Я люблю родные просторы, люблю их необозримые розовато-синие дали, полные жизни, бесконечного разнообразия красок земли и неба, где так много раздолья для твоих глаз, где молчаливые дали, окутанные тоненькой синеватой дымкой, думают какую-то извечную свою думу и так сильно влекут, манят заглянуть за светлую завесу их мудрости, познать их тайны. Я люблю эти дали, где ласково-приветливое солнце рассыпает свои улыбки и так нежно проводит метелочкой своих лучей по лицу земли и легкий ветерок колышет на ветвях зеленые листья, расчесывает и путает косы кудрявых сосен и качает над полем серебристо-серую рожь, мгновенно меняя, переливая ее живые, подвижные тени, словно выкатывая из земли дымчато-льняные бесконечные, безостановочные волны.
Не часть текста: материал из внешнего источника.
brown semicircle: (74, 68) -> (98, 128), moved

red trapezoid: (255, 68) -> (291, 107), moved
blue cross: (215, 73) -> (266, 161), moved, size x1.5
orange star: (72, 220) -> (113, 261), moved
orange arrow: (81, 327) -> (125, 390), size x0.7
Я люблю родные просторы, где среди полей и лесов разбросаны человеческие селения, небольшие, хозяйственно обставленные дворики, низкие хатки, окруженные вербами, липами, вязами и кленами, где проходит вся жизнь крестьянина с ее тревогами, надеждами, с ее радостями и печалями и где затаенные крестьянские думы сливаются с думами просторов.
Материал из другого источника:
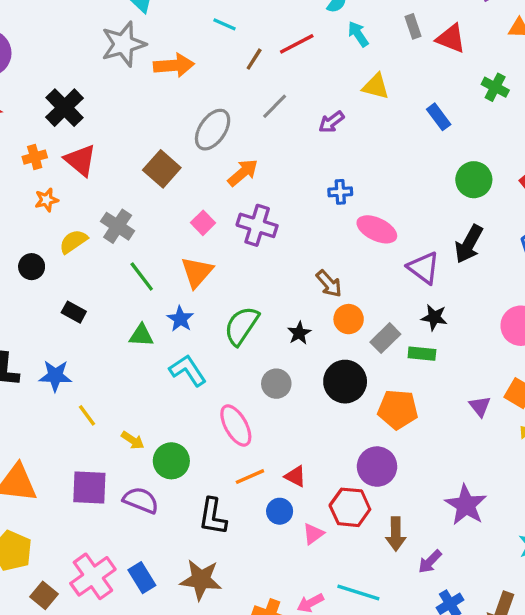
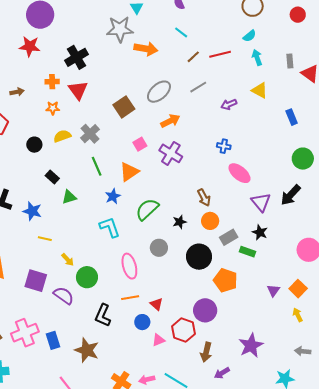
green triangle: (141, 335) -> (69, 197), moved, turned -35
yellow line: (87, 415) -> (45, 239), turned -56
Я люблю эти дали, когда над ними расправляет свои крылья грозная туча и катит перед "собой огромные златорунные клубы облаков, гневно отбрасывая тени на грани земли и неба, разливая громы и сотрясая притихшие, словно онемевшие поля и леса.

Будет буря, ударит гроза…

Ласка и гнев, тишина и буря! Я приветствую вас, когда вы приходите в свой срок, выполняя извечную волю жизни.

На простор, на широкий простор!

I

За Сельцом дорога круто поворачивала на гать с мостиком через Телешев дуб и сразу же поднималась на горку в лес.

Вечерело. С болот потянуло теплой сыростью. Над лозняком расстилался белесый туман. В ольшанике, на опушке леса, засвистел соловей. А лес, неподвижно развесив свои ветви, молчаливо слушал этот гимн весне и молодой жизни.

Лобанович в последний раз глянул на Тельшино. Мелькнули высокие груши в белом цвету, часовенка на угрюмом кладбище, однотонно-серые крыши тельшинских строений, школа и рядом с ней высокий крест, дом пана подловчего, а за селом ветряная мельница с поднятыми и застывшими в вечерней тишине крыльями. Казалось, еще большее удивление выражала ее фигура, так хорошо знакомая Лобановичу.

Пусто и неприветливо там.

Сердце молодого учителя болезненно сжалось, а образ панны Ядвиси еще ярче встал перед его глазами.

Она была там — и вокруг цвела жизнь, радость, чувство полноты жизни наполняло его. А теперь ее нет — и все потускнело, как бы замерло…

А почему это произошло? Почему?

А может, оно так и лучше…

И тем не менее обида, печаль оставались в его сердце.

Дорога вошла в лес. Тельшино, школа и дом пана подловчего, заслоненные лесом, остались позади.

Неужто навсегда?

Что-то печально-тоскливое, словно похоронный колокол, почувствовалось в этом немом вопросе.

Лобанович заворочался на телеге, достал папиросу.

— Закурим, дядька Роман, чтоб дома не журились.

Хотелось поговорить, уйти от гнетущих, болезненно печальных мыслей, провести черту под тем, что было.

Дядька Роман, широкий в плечах мужчина, охотно повернулся к учителю и загрубелыми пальцами неловко взял папиросу. Лицо его осветилось приветливой улыбкой.

— А зачем журиться? — отозвался он. — Дома небось рады будут увидеть вас… Вы, пане учитель, на все лето уезжаете от нас?

— Да, на все лето, а может быть, и насовсем.

— Совсем хотите выбираться? Э, пане учитель, надо пожить у нас еще. И дети полюбили вас, и мы к вам привыкли. Да вы еще и не осмотрелись тут. Разве вам не понравилось у нас?